Un Casque bleu indonésien tué dans le sud du Liban, la Finul prise pour cible
Alors que Donald Trump a réaffirmé dimanche être « presque sûr » de signer prochainement un accord de paix avec l'Iran, la réalité sur le terrain demeure dramatiquement différente. Les armes continuent de parler et le conflit s'est même régionalisé depuis le 28 février, avec des frappes iraniennes quotidiennes contre les pays du Golfe et de nombreuses victimes collatérales, notamment au Liban où Israël mène une offensive contre le Hezbollah.

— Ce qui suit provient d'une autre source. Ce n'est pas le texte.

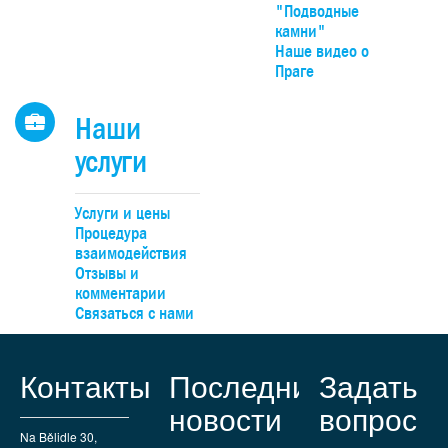
"Подводные
камни"
Наше видео о
Праге
Наши
услуги
Услуги и цены
Процедура
взаимодействия
Отзывы и
комментарии
Связаться с нами
Контакты
Последние
Задать
новости
вопрос
Na Bělidle 30,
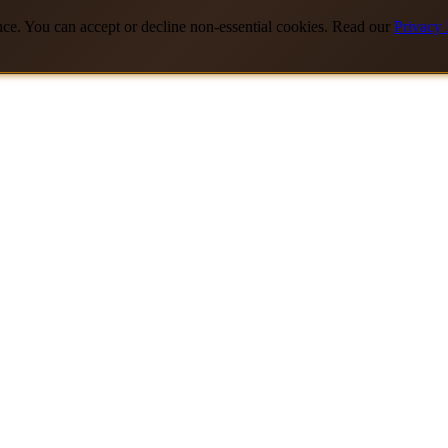
nce. You can accept or decline non-essential cookies. Read our
Privacy 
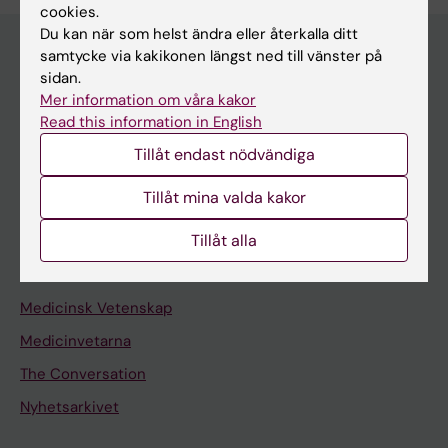
cookies.
Du kan när som helst ändra eller återkalla ditt
samtycke via kakikonen längst ned till vänster på
sidan.
Upptäck KI
Mer information om våra kakor
Read this information in English
Utbildning
Tillåt endast nödvändiga
Forskarutbildning
Forskning
Tillåt mina valda kakor
Om KI
Tillåt alla
Redaktionellt material
Medicinsk Vetenskap
Medicinvetarna
The Conversation
Nyhetsarkivet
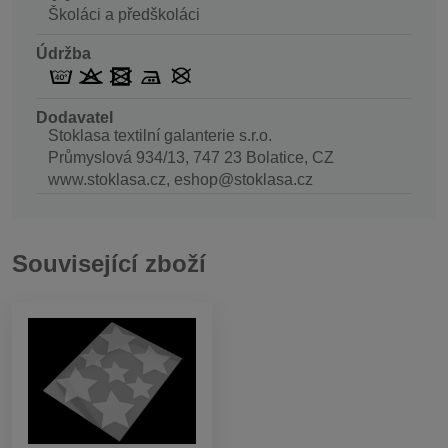
Školáci a předškoláci
Údržba
Dodavatel
Stoklasa textilní galanterie s.r.o.
Průmyslová 934/13, 747 23 Bolatice, CZ
www.stoklasa.cz, eshop@stoklasa.cz
Související zboží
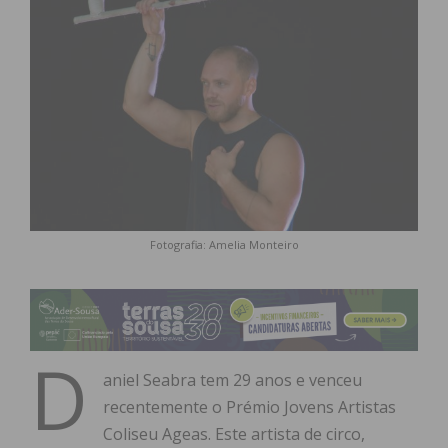
Fotografia: Amelia Monteiro
D
aniel Seabra tem 29 anos e venceu
recentemente o Prémio Jovens Artistas
Coliseu Ageas. Este artista de circo,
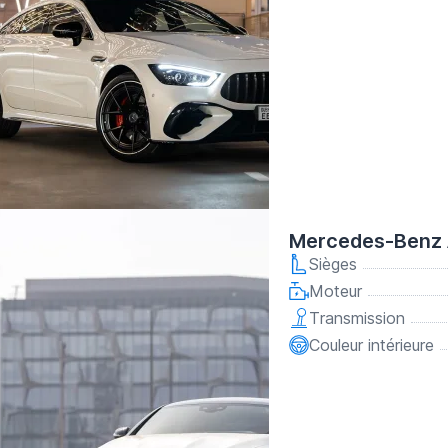
Mercedes-Benz 
Sièges
Moteur
Transmission
Couleur intérieure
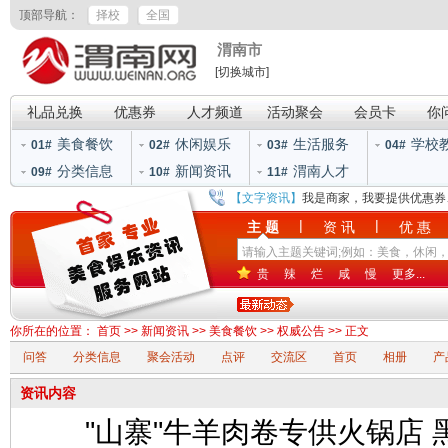
顶部导航：
择校
全国
渭南市
[切换城市]
礼品兑换
优惠券
人才频道
活动聚会
会员卡
你
美食餐饮
休闲娱乐
生活服务
学校
01#
02#
03#
04#
分类信息
新闻资讯
渭南人才
09#
10#
11#
【文字资讯】
我是商家，我要提供优惠券
|
|
主 题
资 讯
优 惠
贵
辣
烂
咸
慢
更多...
你所在的位置：
首页
>>
新闻资讯
>>
美食餐饮
>>
权威公告
>> 正文
问答
分类信息
聚会活动
点评
交流区
首页
相册
产
资讯内容
"山寨"牛羊肉卷专供火锅店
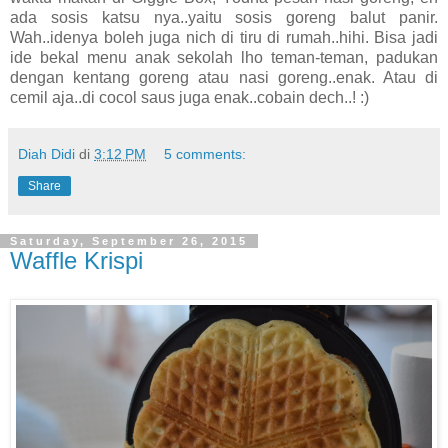
ada sosis katsu nya..yaitu sosis goreng balut panir.
Wah..idenya boleh juga nich di tiru di rumah..hihi. Bisa jadi
ide bekal menu anak sekolah lho teman-teman, padukan
dengan kentang goreng atau nasi goreng..enak. Atau di
cemil aja..di cocol saus juga enak..cobain dech..! :)
Diah Didi
di
3:12 PM
5 comments:
Share
Saturday, September 26, 2015
Waffle Krispi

L'ONU annonce la mort d'un soldat de la paix
L'Organisation des Nations Unies a annoncé ce lundi qu'un Casque bleu indonésien de la Force intérimaire des Nations Unies au Liban (Finul) avait été tué dimanche. Le drame est survenu dans le sud du Liban, près d'Adchit Al Qusayr, suite à l'explosion d'un projectile d'origine encore inconnue. Un autre Casque bleu a été grièvement blessé lors de cet incident, a précisé la Finul, qui a immédiatement ouvert une enquête pour déterminer les circonstances exactes de cette attaque.
Le secrétaire général des Nations unies, Antonio Guterres, a condamné fermement cet événement sur le réseau social X. Il a souligné que la mort et la blessure grave de ces soldats indonésiens étaient survenues « dans le cadre des hostilités entre Israël et le Hezbollah ». De son côté, l'Indonésie a confirmé le décès de son ressortissant et a mentionné trois blessés au total, ajustant ainsi le bilan initial.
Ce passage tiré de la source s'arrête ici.